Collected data
+---+
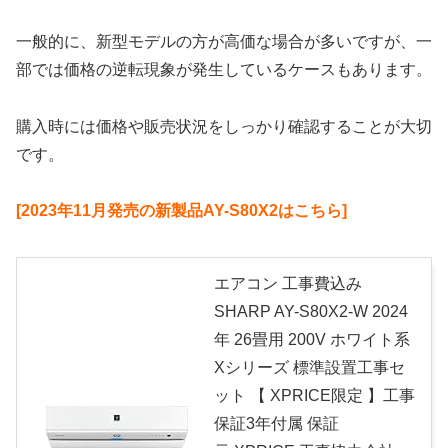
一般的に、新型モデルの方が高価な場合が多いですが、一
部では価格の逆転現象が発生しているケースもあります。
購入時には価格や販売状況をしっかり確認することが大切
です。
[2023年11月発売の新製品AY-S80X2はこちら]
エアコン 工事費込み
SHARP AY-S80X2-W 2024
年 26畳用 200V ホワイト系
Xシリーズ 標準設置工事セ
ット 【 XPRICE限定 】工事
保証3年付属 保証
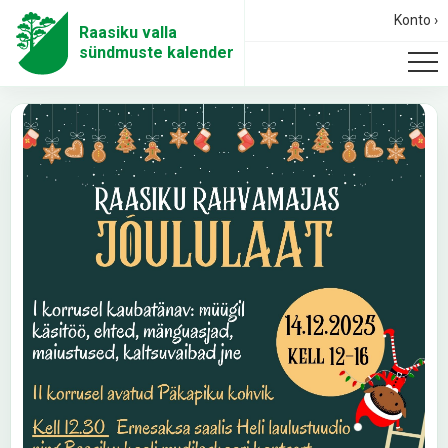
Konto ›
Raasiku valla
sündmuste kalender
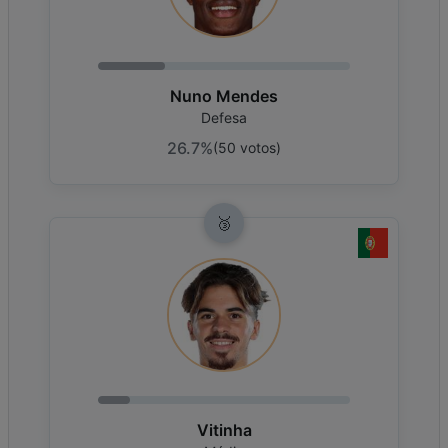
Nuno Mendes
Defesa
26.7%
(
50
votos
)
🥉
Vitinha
+---+
What to produce » An exact reproduction of every record above is required, with no pictures included.

Output for this task »
一般的に、新型モデルの方が高価な場合が多いですが、一
部では価格の逆転現象が発生しているケースもあります。
購入時には価格や販売状況をしっかり確認することが大切
です。
[2023年11月発売の新製品AY-S80X2はこちら]
エアコン 工事費込み
SHARP AY-S80X2-W 2024
年 26畳用 200V ホワイト系
Xシリーズ 標準設置工事セ
ット 【 XPRICE限定 】工事
保証3年付属 保証
Konto ›
Raasiku valla
sündmuste kalender
Nuno Mendes
Defesa
26.7%
(
50
votos
)
🥉
Vitinha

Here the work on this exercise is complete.